Chart pattern trading strategy is very popular among the experienced traders. They use the major chart pattern to filter out the best signals. Being a new trader, you might not understand how this market works. But once you start to deal with the complex nature of this market, you can expect to make a big profit. Though chart pattern trading strategy is mostly for the advanced traders, this article will teach you the perfect way to use the head and should pattern.

Head and should pattern:

The head and shoulder is bearish reversal pattern and it found usually at the top of the bullish trend. Being a new trader, you might think spotting the pair in the lower time frame is the most efficient way to make more money. But if you try to trade the major chart pattern in the lower period, you are not going to make any profit. Those who trade the major chart in the lower period always loses money. Though the head and shoulder pattern is a powerful bearish reversal pattern, still you must learn its use properly.

The neckline:

The neckline acts as the critical support for the head and shoulder pattern. If the bears manage to break below the neckline, you may consider it as a bearish reversal signal. But the break of the neckline might be false and you must have the skills to analyze the market data. Unless you can analyze the break with a high level of precision, you are going to lose most of the trades. You need to look for the daily closing of the price below the neckline before you think about executing short orders.

Executions of the trade:

Executions of the trades in your Forex trading account based on the head and shoulder pattern in a very tough task. Those who are new to the trading industry are always trying to make more profit by following the aggressive trading method. But aggression always forces you to overtrade the market. When you spot the head and shoulder pattern, you can’t trade the market with aggression. If you become aggressive to trade the pair, you might lose a big sum of money. Execute the short orders after the breach of the neckline support. Until you get the perfect setups in the daily or weekly time frame, it’s better not to place any trade. Remember, you are dealing with the trend reversal trading strategy. So, any minor mistake might cost your capital.
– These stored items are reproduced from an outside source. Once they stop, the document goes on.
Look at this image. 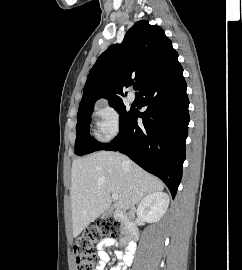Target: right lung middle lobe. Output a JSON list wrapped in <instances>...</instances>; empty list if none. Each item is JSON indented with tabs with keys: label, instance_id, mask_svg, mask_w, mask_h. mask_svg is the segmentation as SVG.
<instances>
[{
	"label": "right lung middle lobe",
	"instance_id": "obj_1",
	"mask_svg": "<svg viewBox=\"0 0 242 270\" xmlns=\"http://www.w3.org/2000/svg\"><path fill=\"white\" fill-rule=\"evenodd\" d=\"M112 107H114L120 115V130L128 120L129 116L133 110H126V106L123 104L122 100L111 101L109 102ZM93 108L89 107L83 110L78 111L77 115V125H76V142H75V154L76 155H85L92 153L94 151L101 150L106 144H101L94 140L89 133V123L91 121L90 116L93 112Z\"/></svg>",
	"mask_w": 242,
	"mask_h": 270
}]
</instances>
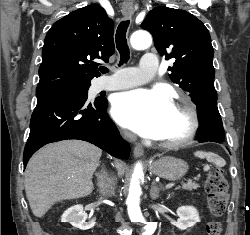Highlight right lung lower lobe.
Listing matches in <instances>:
<instances>
[{
	"label": "right lung lower lobe",
	"instance_id": "obj_1",
	"mask_svg": "<svg viewBox=\"0 0 250 235\" xmlns=\"http://www.w3.org/2000/svg\"><path fill=\"white\" fill-rule=\"evenodd\" d=\"M90 86L37 95V105L30 122L23 162L42 146L66 139L90 142L117 158H126L129 145L106 113L107 100L90 102Z\"/></svg>",
	"mask_w": 250,
	"mask_h": 235
}]
</instances>
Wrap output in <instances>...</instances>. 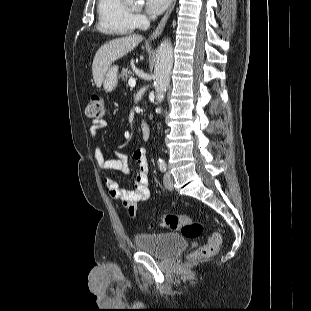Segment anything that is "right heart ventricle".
<instances>
[{"label": "right heart ventricle", "mask_w": 311, "mask_h": 311, "mask_svg": "<svg viewBox=\"0 0 311 311\" xmlns=\"http://www.w3.org/2000/svg\"><path fill=\"white\" fill-rule=\"evenodd\" d=\"M98 29L106 34L123 36L132 33L136 22L124 0H98Z\"/></svg>", "instance_id": "obj_1"}]
</instances>
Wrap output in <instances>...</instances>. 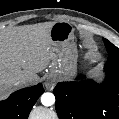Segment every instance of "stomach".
<instances>
[{
  "label": "stomach",
  "instance_id": "stomach-1",
  "mask_svg": "<svg viewBox=\"0 0 119 119\" xmlns=\"http://www.w3.org/2000/svg\"><path fill=\"white\" fill-rule=\"evenodd\" d=\"M52 42V71L64 77H74L77 70V48L74 28L68 22H55L49 32Z\"/></svg>",
  "mask_w": 119,
  "mask_h": 119
}]
</instances>
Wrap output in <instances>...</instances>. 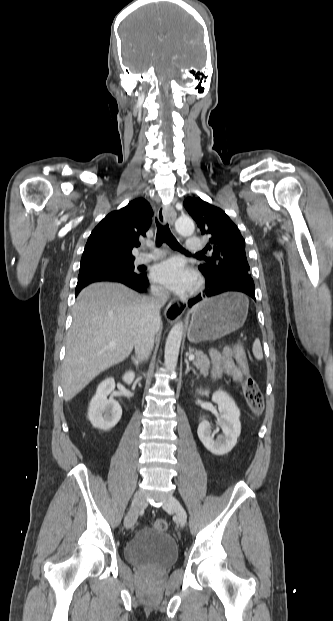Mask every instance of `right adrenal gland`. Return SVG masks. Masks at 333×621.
<instances>
[{
    "label": "right adrenal gland",
    "mask_w": 333,
    "mask_h": 621,
    "mask_svg": "<svg viewBox=\"0 0 333 621\" xmlns=\"http://www.w3.org/2000/svg\"><path fill=\"white\" fill-rule=\"evenodd\" d=\"M131 359H132V361H133L134 365H135L136 367H138V365H139V359H138V357H136L135 355H132Z\"/></svg>",
    "instance_id": "right-adrenal-gland-1"
}]
</instances>
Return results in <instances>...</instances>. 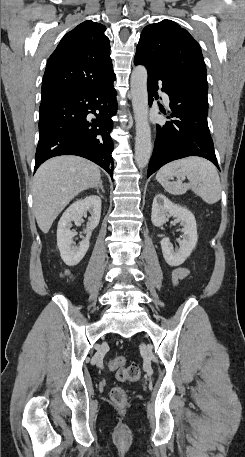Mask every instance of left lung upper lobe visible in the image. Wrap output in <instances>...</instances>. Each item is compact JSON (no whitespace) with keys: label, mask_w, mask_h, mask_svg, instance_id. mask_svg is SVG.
Here are the masks:
<instances>
[{"label":"left lung upper lobe","mask_w":245,"mask_h":457,"mask_svg":"<svg viewBox=\"0 0 245 457\" xmlns=\"http://www.w3.org/2000/svg\"><path fill=\"white\" fill-rule=\"evenodd\" d=\"M135 57L157 66L181 86L184 99L208 107L206 66L197 41L171 20L146 26Z\"/></svg>","instance_id":"5c2ea615"}]
</instances>
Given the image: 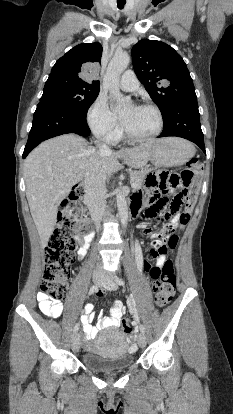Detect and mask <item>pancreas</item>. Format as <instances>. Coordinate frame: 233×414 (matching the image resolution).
Wrapping results in <instances>:
<instances>
[{"mask_svg": "<svg viewBox=\"0 0 233 414\" xmlns=\"http://www.w3.org/2000/svg\"><path fill=\"white\" fill-rule=\"evenodd\" d=\"M148 170H141V171H131V183L134 184L133 188L137 189L142 186L143 180L145 175L147 174Z\"/></svg>", "mask_w": 233, "mask_h": 414, "instance_id": "cf45deb5", "label": "pancreas"}]
</instances>
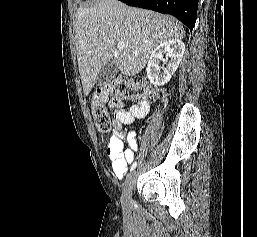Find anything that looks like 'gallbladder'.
Returning a JSON list of instances; mask_svg holds the SVG:
<instances>
[{"instance_id":"obj_1","label":"gallbladder","mask_w":257,"mask_h":237,"mask_svg":"<svg viewBox=\"0 0 257 237\" xmlns=\"http://www.w3.org/2000/svg\"><path fill=\"white\" fill-rule=\"evenodd\" d=\"M118 73V67L114 62L104 65L96 77V85L99 87L109 83Z\"/></svg>"}]
</instances>
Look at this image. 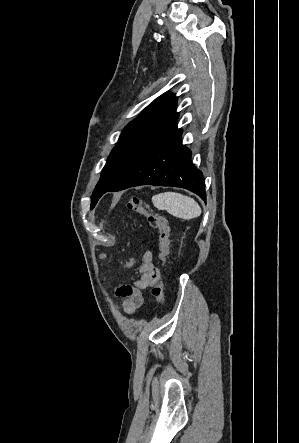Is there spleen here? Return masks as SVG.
<instances>
[{
    "mask_svg": "<svg viewBox=\"0 0 299 443\" xmlns=\"http://www.w3.org/2000/svg\"><path fill=\"white\" fill-rule=\"evenodd\" d=\"M152 202L157 209L166 210L169 214L185 220L197 218L202 213L201 207L193 198L177 192L154 195Z\"/></svg>",
    "mask_w": 299,
    "mask_h": 443,
    "instance_id": "spleen-1",
    "label": "spleen"
}]
</instances>
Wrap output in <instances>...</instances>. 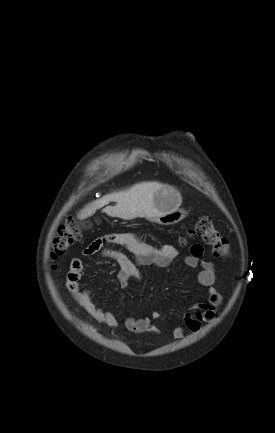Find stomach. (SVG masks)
Masks as SVG:
<instances>
[{
  "instance_id": "1",
  "label": "stomach",
  "mask_w": 275,
  "mask_h": 433,
  "mask_svg": "<svg viewBox=\"0 0 275 433\" xmlns=\"http://www.w3.org/2000/svg\"><path fill=\"white\" fill-rule=\"evenodd\" d=\"M153 202L158 215L152 220L160 225H173L186 216V212L179 209L180 193L174 188L164 185L154 193Z\"/></svg>"
}]
</instances>
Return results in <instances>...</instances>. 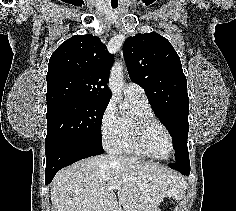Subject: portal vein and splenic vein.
<instances>
[{
    "label": "portal vein and splenic vein",
    "instance_id": "obj_1",
    "mask_svg": "<svg viewBox=\"0 0 236 211\" xmlns=\"http://www.w3.org/2000/svg\"><path fill=\"white\" fill-rule=\"evenodd\" d=\"M121 189V184H116L114 186H110L107 190L113 191V190H120Z\"/></svg>",
    "mask_w": 236,
    "mask_h": 211
}]
</instances>
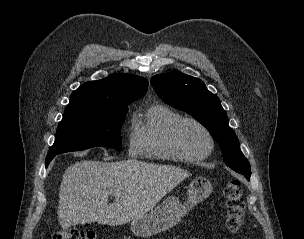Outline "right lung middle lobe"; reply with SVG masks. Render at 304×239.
Listing matches in <instances>:
<instances>
[{"label": "right lung middle lobe", "instance_id": "1", "mask_svg": "<svg viewBox=\"0 0 304 239\" xmlns=\"http://www.w3.org/2000/svg\"><path fill=\"white\" fill-rule=\"evenodd\" d=\"M127 107L112 110L75 111L64 113L55 142L48 155L80 151L97 146L121 150L120 128Z\"/></svg>", "mask_w": 304, "mask_h": 239}]
</instances>
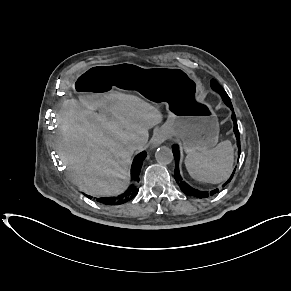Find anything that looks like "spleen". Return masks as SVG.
Returning <instances> with one entry per match:
<instances>
[{
	"mask_svg": "<svg viewBox=\"0 0 291 291\" xmlns=\"http://www.w3.org/2000/svg\"><path fill=\"white\" fill-rule=\"evenodd\" d=\"M234 149L229 140L203 152L190 153L185 166L190 176L200 182L217 184L228 179L233 169Z\"/></svg>",
	"mask_w": 291,
	"mask_h": 291,
	"instance_id": "obj_1",
	"label": "spleen"
}]
</instances>
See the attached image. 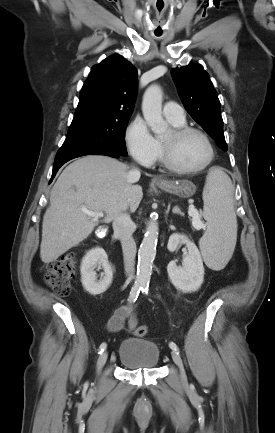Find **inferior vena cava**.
<instances>
[{
	"mask_svg": "<svg viewBox=\"0 0 275 433\" xmlns=\"http://www.w3.org/2000/svg\"><path fill=\"white\" fill-rule=\"evenodd\" d=\"M133 181H138L140 178V171L138 169H132L130 172ZM114 234L119 237L124 259V268L126 275L129 278L134 277L135 271V256H136V244L133 239V233L135 225L130 218V215L126 212H121L115 216L113 220Z\"/></svg>",
	"mask_w": 275,
	"mask_h": 433,
	"instance_id": "obj_1",
	"label": "inferior vena cava"
}]
</instances>
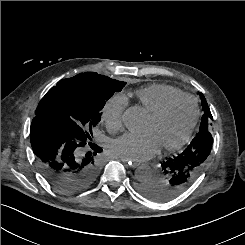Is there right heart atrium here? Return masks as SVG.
<instances>
[{"mask_svg": "<svg viewBox=\"0 0 245 245\" xmlns=\"http://www.w3.org/2000/svg\"><path fill=\"white\" fill-rule=\"evenodd\" d=\"M127 104V99L121 95H114L105 102L102 108V119L110 131L116 132L122 128L123 112Z\"/></svg>", "mask_w": 245, "mask_h": 245, "instance_id": "d8ad5b80", "label": "right heart atrium"}]
</instances>
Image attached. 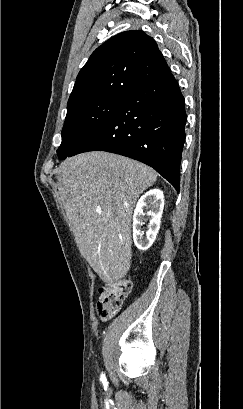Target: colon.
<instances>
[{
	"label": "colon",
	"mask_w": 243,
	"mask_h": 409,
	"mask_svg": "<svg viewBox=\"0 0 243 409\" xmlns=\"http://www.w3.org/2000/svg\"><path fill=\"white\" fill-rule=\"evenodd\" d=\"M130 291L131 283L127 279H117L103 284L98 290L97 315L101 319L113 316L122 306Z\"/></svg>",
	"instance_id": "5ec220e1"
}]
</instances>
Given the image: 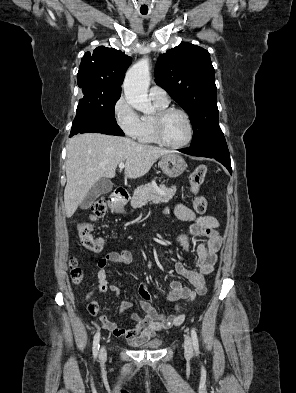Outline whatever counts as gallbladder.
I'll return each mask as SVG.
<instances>
[{
	"label": "gallbladder",
	"instance_id": "bac80fb5",
	"mask_svg": "<svg viewBox=\"0 0 296 393\" xmlns=\"http://www.w3.org/2000/svg\"><path fill=\"white\" fill-rule=\"evenodd\" d=\"M113 189V183L107 178H101L88 192L82 203L81 209L89 208L101 195L109 193Z\"/></svg>",
	"mask_w": 296,
	"mask_h": 393
}]
</instances>
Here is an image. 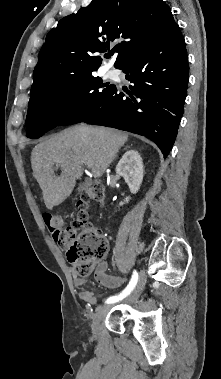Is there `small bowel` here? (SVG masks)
Returning <instances> with one entry per match:
<instances>
[{
  "mask_svg": "<svg viewBox=\"0 0 221 379\" xmlns=\"http://www.w3.org/2000/svg\"><path fill=\"white\" fill-rule=\"evenodd\" d=\"M107 267L108 264L105 260H101L99 262L94 274L96 281L108 288L119 287L122 284L123 279L118 276L107 274ZM73 278L76 286H81L85 283V280L83 278H80L76 273H73ZM79 297L89 305H95L97 303V297L90 290L81 291L79 293Z\"/></svg>",
  "mask_w": 221,
  "mask_h": 379,
  "instance_id": "small-bowel-1",
  "label": "small bowel"
}]
</instances>
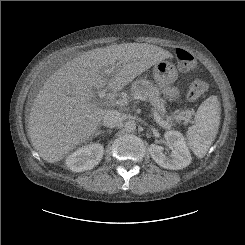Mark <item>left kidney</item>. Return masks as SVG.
Returning <instances> with one entry per match:
<instances>
[{
  "mask_svg": "<svg viewBox=\"0 0 245 245\" xmlns=\"http://www.w3.org/2000/svg\"><path fill=\"white\" fill-rule=\"evenodd\" d=\"M164 138L171 149L170 156L163 153L162 146L151 144L149 153L152 159L165 169L178 170L187 167L192 158L182 133L174 130L166 131Z\"/></svg>",
  "mask_w": 245,
  "mask_h": 245,
  "instance_id": "obj_1",
  "label": "left kidney"
}]
</instances>
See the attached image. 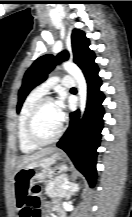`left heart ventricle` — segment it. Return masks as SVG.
<instances>
[{"label":"left heart ventricle","mask_w":132,"mask_h":217,"mask_svg":"<svg viewBox=\"0 0 132 217\" xmlns=\"http://www.w3.org/2000/svg\"><path fill=\"white\" fill-rule=\"evenodd\" d=\"M60 125L55 104L45 105L36 120V131L39 137L44 140L52 138L59 130Z\"/></svg>","instance_id":"b2bd125f"}]
</instances>
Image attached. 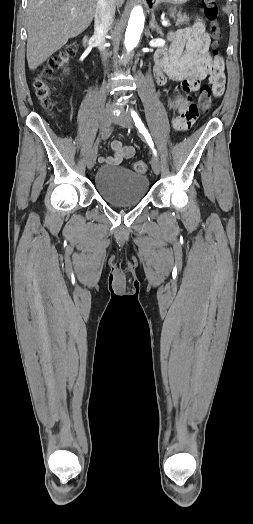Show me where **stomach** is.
Returning a JSON list of instances; mask_svg holds the SVG:
<instances>
[{"label":"stomach","instance_id":"1","mask_svg":"<svg viewBox=\"0 0 253 524\" xmlns=\"http://www.w3.org/2000/svg\"><path fill=\"white\" fill-rule=\"evenodd\" d=\"M151 5L156 6L159 3H172V4H182L187 2L188 0H148Z\"/></svg>","mask_w":253,"mask_h":524}]
</instances>
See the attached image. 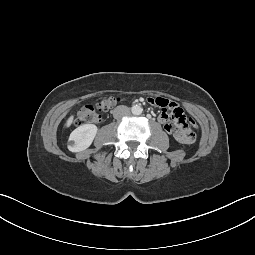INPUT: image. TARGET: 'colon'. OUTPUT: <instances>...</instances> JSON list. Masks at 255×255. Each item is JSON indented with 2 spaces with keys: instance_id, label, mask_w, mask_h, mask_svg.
Wrapping results in <instances>:
<instances>
[{
  "instance_id": "obj_1",
  "label": "colon",
  "mask_w": 255,
  "mask_h": 255,
  "mask_svg": "<svg viewBox=\"0 0 255 255\" xmlns=\"http://www.w3.org/2000/svg\"><path fill=\"white\" fill-rule=\"evenodd\" d=\"M119 98L115 96H105L100 101L94 104L84 105L79 109L76 116V124L84 125L87 123H96L100 120V112H105L112 108ZM186 120L193 130H198L197 124L191 115L186 117ZM179 142V141H178Z\"/></svg>"
}]
</instances>
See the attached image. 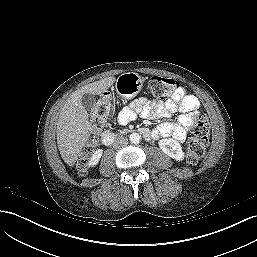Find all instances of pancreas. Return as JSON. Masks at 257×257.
I'll return each mask as SVG.
<instances>
[{"instance_id": "obj_1", "label": "pancreas", "mask_w": 257, "mask_h": 257, "mask_svg": "<svg viewBox=\"0 0 257 257\" xmlns=\"http://www.w3.org/2000/svg\"><path fill=\"white\" fill-rule=\"evenodd\" d=\"M128 131V129H124L123 131H122V133H125V132H127Z\"/></svg>"}]
</instances>
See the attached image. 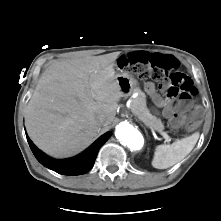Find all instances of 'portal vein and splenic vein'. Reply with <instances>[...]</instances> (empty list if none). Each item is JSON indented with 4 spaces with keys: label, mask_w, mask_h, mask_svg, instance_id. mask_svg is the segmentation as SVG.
I'll use <instances>...</instances> for the list:
<instances>
[{
    "label": "portal vein and splenic vein",
    "mask_w": 221,
    "mask_h": 221,
    "mask_svg": "<svg viewBox=\"0 0 221 221\" xmlns=\"http://www.w3.org/2000/svg\"><path fill=\"white\" fill-rule=\"evenodd\" d=\"M159 132L164 137L165 142L169 143L171 141V138L168 136V134L166 132H163L161 130Z\"/></svg>",
    "instance_id": "portal-vein-and-splenic-vein-1"
}]
</instances>
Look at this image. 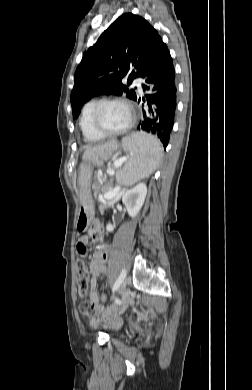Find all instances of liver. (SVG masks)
<instances>
[{"label":"liver","mask_w":252,"mask_h":390,"mask_svg":"<svg viewBox=\"0 0 252 390\" xmlns=\"http://www.w3.org/2000/svg\"><path fill=\"white\" fill-rule=\"evenodd\" d=\"M107 144H104V145H98V146H94V147H86V151L87 150H95V149H99V148H102V147H105Z\"/></svg>","instance_id":"liver-1"}]
</instances>
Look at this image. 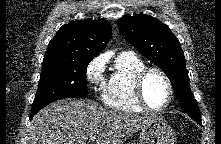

Dealing with the major news:

The breakout of the neckline is nothing but the results of high impact news. So, without analyzing the news factors, you should execute any trade. The pro traders are making big profits since they know the proper way to analyze the major news. If you want to succeed at trading make sure you are not pushing yourself to the edge. Taking too much risk and trading the head shoulder pattern without doing fundamental analysis is a big mistake.

Analyze the risk factors:

You must analyze the risk factors before you execute the trade based on the head and shoulder pattern. Those who take more than a 3% risk might even blow up the trading by using the reversal pattern strategy. Its true chart pattern trading strategy is one of the most effective ways to make a profit in the Forex market but it doesn’t mean you will be placing the orders without following the conservative method. No matter which system you follow, you might lose trades without having any prior notice. For this very reason, the elite traders always prefer to trade with less than 1% risk. If you can follow their risk management policy, you will never blow up the trading account. Most importantly, you will have a stable mindset. And those who gained control over emotions, always make a decent profit.